I vividly remember watching the 1988 Calgary Winter Olympics and seeing Michael Edwards (AKA, “Eddie the Eagle”) participate in the ski jumping event and wondering why everyone was making such a fuss over this guy. After all, he came in last and was acting a bit like a clown.
Having recently watched the movie, “Eddie the Eagle”, I was fascinated to learn more about his story. Turns out, he was one of the most improbable Olympic athletes in history. Even when removing the Hollywood elements added to the film, Edwards’ story is still one of incredible determination and resilience.
From a young age, Edwards knew he wanted to be an Olympian and drove his parents crazy with his dreams and ambitions; it was all he talked about. The problem was, he wasn’t very fast or athletic. What’s more is that a soccer injury left him with damaged cartilage in his left knee, requiring him to wear plaster casts for the next three years.
Seeing winter sports as his window of opportunity, at age 13, Edwards committed himself to downhill skiing. He eventually made it on to the British Olympic team, only to be cut right before the 1984 Olympic games.
After returning disheartened to his career as plasterer, he found a loophole. There were no British ski jumpers. He realized that if he became one, he wouldn’t have any competition and would be eligible for the Olympics.
He jumped for the first time in January 1986 (age 23) at Lake Placid, apparently jumping off the 10m, 15m and 40m jumps in one afternoon, something that often takes a minimum of three years of training to progress to. Also, most ski jumping Olympians start well before they are 8-years-old.
Not only was Eddie in his early twenties, he received no support or funding from the British Ski Federation; in order to train on his own, he joined the European circuit. He was broke, sleeping wherever he could and using equipment that was either from the lost-in-found or donated by other nations. When he found out he had made Olympic team for Calgary, the story goes that he was sleeping in a Finnish mental hospital that rented out beds for £1 a night.

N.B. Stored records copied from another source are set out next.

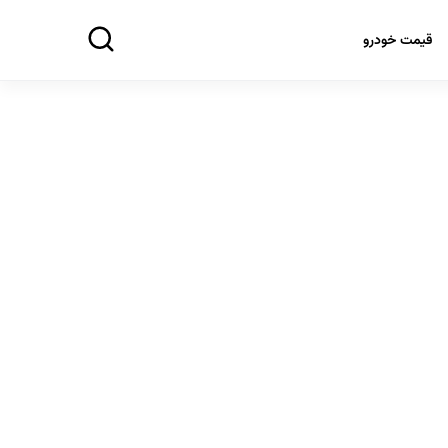
قیمت خودرو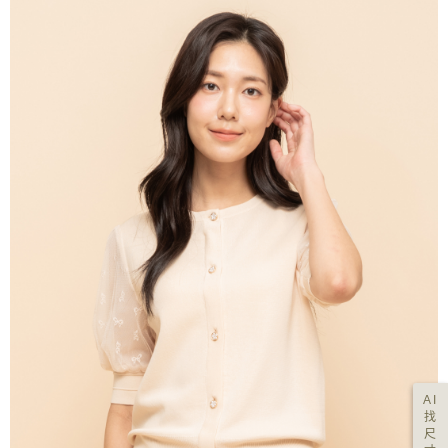
AI
找
尺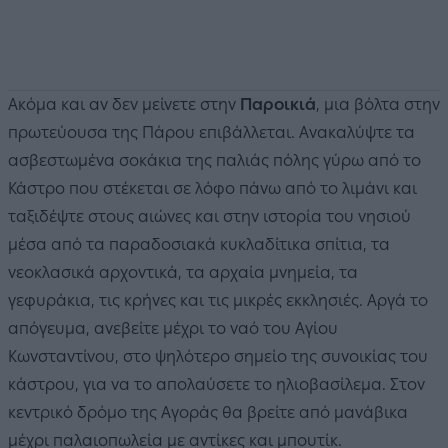
Ακόμα και αν δεν μείνετε στην
Παροικιά
, μια βόλτα στην
πρωτεύουσα της Πάρου επιβάλλεται. Ανακαλύψτε τα
ασβεστωμένα σοκάκια της παλιάς πόλης γύρω από το
Κάστρο που στέκεται σε λόφο πάνω από το λιμάνι και
ταξιδέψτε στους αιώνες και στην ιστορία του νησιού
μέσα από τα παραδοσιακά κυκλαδίτικα σπίτια, τα
νεοκλασικά αρχοντικά, τα αρχαία μνημεία, τα
γεφυράκια, τις κρήνες και τις μικρές εκκλησιές. Αργά το
απόγευμα, ανεβείτε μέχρι το ναό του Αγίου
Κωνσταντίνου, στο ψηλότερο σημείο της συνοικίας του
κάστρου, για να το απολαύσετε το ηλιοβασίλεμα. Στον
κεντρικό δρόμο της Αγοράς θα βρείτε από μανάβικα
μέχρι παλαιοπωλεία με αντίκες και μπουτίκ.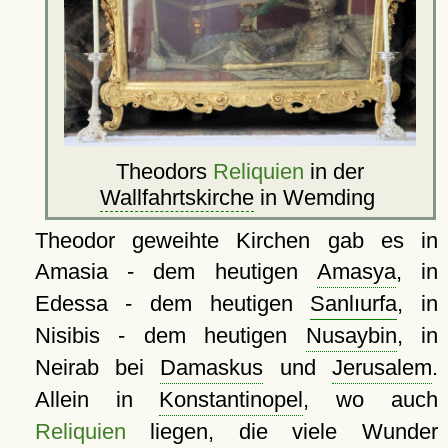
Theodors
Reliquien
in der
Wallfahrtskirche
in Wemding
Theodor geweihte Kirchen gab es in
Amasia - dem heutigen
Amasya
, in
Edessa - dem heutigen
Sanlıurfa
, in
Nisibis - dem heutigen
Nusaybin
, in
Neirab bei
Damaskus
und
Jerusalem
.
Allein in
Konstantinopel
, wo auch
Reliquien
liegen, die viele Wunder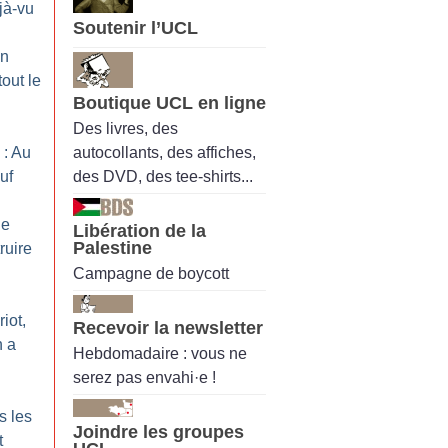
jà-vu
Soutenir l’UCL
en
tout le
Boutique UCL en ligne
Des livres, des
autocollants, des affiches,
 : Au
des DVD, des tee-shirts...
uf
he
Libération de la
Palestine
ruire
Campagne de boycott
riot,
Recevoir la newsletter
n a
Hebdomadaire : vous ne
serez pas envahi·e !
s les
Joindre les groupes
t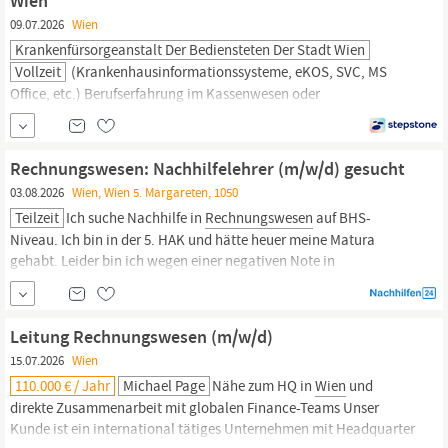
Wien
09.07.2026
Wien
Krankenfürsorgeanstalt Der Bediensteten Der Stadt Wien
Vollzeit
(Krankenhausinformationssysteme, eKOS, SVC, MS
Office, etc.) Berufserfahrung im Kassenwesen oder
Rechnungswesen,
idealerweise in einem Gesundheitsbetrieb –
Krankenhaus von Vorteil Führungserfahrung von Vorteil Ein
attraktives und wertschätzendes Arbeitsumfeld Kostengünstiges
Rechnungswesen: Nachhilfelehrer (m/w/d) gesucht
Mittagsessen Flexible Dienstplangestaltung
03.08.2026
Wien, Wien 5. Margareten, 1050
Gesundheitsfördernde Maßnahmen...
Teilzeit
Ich suche Nachhilfe in
Rechnungswesen
auf BHS-
Niveau. Ich bin in der 5. HAK und hätte heuer meine Matura
gehabt. Leider bin ich wegen einer negativen Note in
Rechnungswesen
nicht zur Matura zugelassen worden. In einem
Monat habe ich meine Wiederholungsprüfung. Wenn ich diese
bestehe, kann ich im Herbst zur Matura antreten.
Leitung Rechnungswesen (m/w/d)
15.07.2026
Wien
110.000 € / Jahr
Michael Page
Nähe zum HQ in
Wien
und
direkte Zusammenarbeit mit globalen Finance-Teams Unser
Kunde ist ein international tätiges Unternehmen mit Headquarter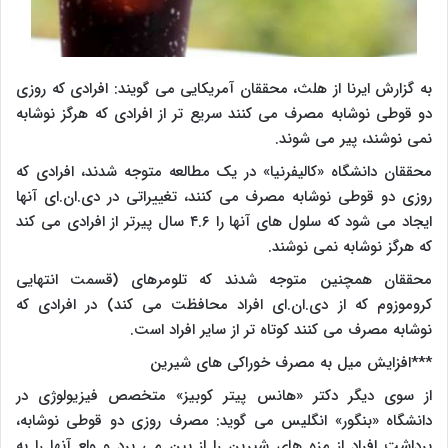
به گزارش ایرنا از هلث، محققان آمریکایی می گویند: افرادی که روزی
دو قوطی نوشابه مصرف می کنند سریع تر از افرادی که هرگز نوشابه
نمی نوشند، پیر می شوند.
محققان دانشگاه «کالیفرنیا» در یک مطالعه متوجه شدند، افرادی که
روزی دو قوطی نوشابه مصرف می کنند، تغییراتی در دی.ان.ای آنها
ایجاد می شود که سلول های آنها را ۴.۶ سال پیرتر از افرادی می کند
که هرگز نوشابه نمی نوشند.
محققان همچنین متوجه شدند که تلومرهای (قسمت انتهایی
کروموزوم که از دی.ان.ای افراد محافظت می کند) در افرادی که
نوشابه مصرف می کنند کوتاه تر از سایر افراد است.
***افزایش میل به مصرف خوراکی های شیرین
از سوی دیگر دکتر «هانس پیتر کوبیز» متخصص فیزیولوژی در
دانشگاه «بنگور» انگلیس می گوید: مصرف روزی دو قوطی نوشابه،
برداشت افراد از مزه های شیرین را از بین می برد و ولع آنها را به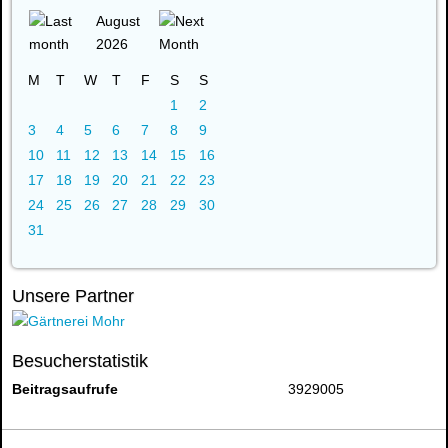
August
2026
M
T
W
T
F
S
S
1
2
3
4
5
6
7
8
9
10
11
12
13
14
15
16
17
18
19
20
21
22
23
24
25
26
27
28
29
30
31
Unsere Partner
Besucherstatistik
Beitragsaufrufe
3929005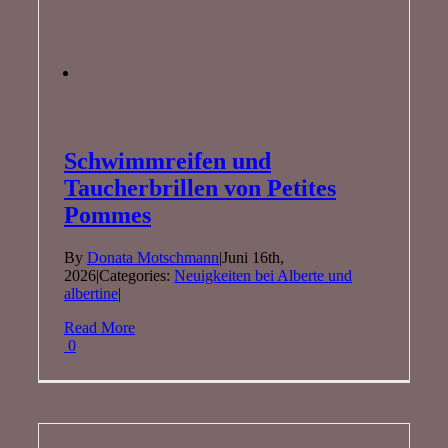
Schwimmreifen und
Taucherbrillen von Petites
Pommes
By
Donata Motschmann
|
Juni 16th,
2026
|
Categories:
Neuigkeiten bei Alberte und
albertine
|
Read More
0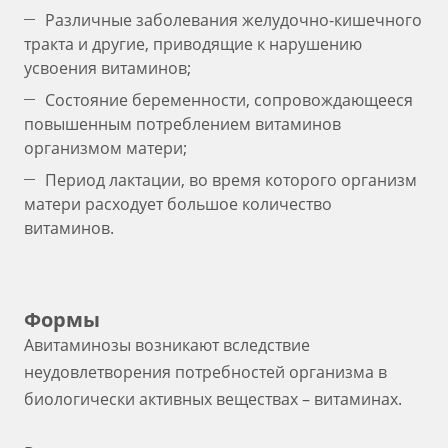
Различные заболевания желудочно-кишечного
тракта и другие, приводящие к нарушению
усвоения витаминов;
Состояние беременности, сопровождающееся
повышенным потреблением витаминов
организмом матери;
Период лактации, во время которого организм
матери расходует большое количество
витаминов.
Формы
Авитаминозы возникают вследствие
неудовлетворения потребностей организма в
биологически активных веществах – витаминах.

In the ski jumping event, there are two main jumps: the 70m and the 90m. Edwards had never even attempted the 90m; his goal was just to make the Olympics. In the 70m event, even though he came in last place, he set the record for Great Britain in Olympic ski jumping. After his jump, he burst into hysterics and a dance that earned him his nickname and turned him into cult hero. His Olympics were done and he was happy.
However, there was a lot of criticism of Edwards and all his media attention. Some other Olympians were offended by what they felt was Edwards making a mockery of the sport by just showing up and doing the 70m.
Not one to back down from a challenge, Edwards decided to attempt the 90m jump, despite pleas from organizers, family and friends not to. They were genuinely concerned for his safety and his life. Against all odds, he landed his jump on two feet and bested his record.
What his inspiring story demonstrates is that, if we really want something badly enough and are willing to put in the work, anything is possible.
Quote of the Week
A river cuts through rock, not because of its power, but because of its persistence.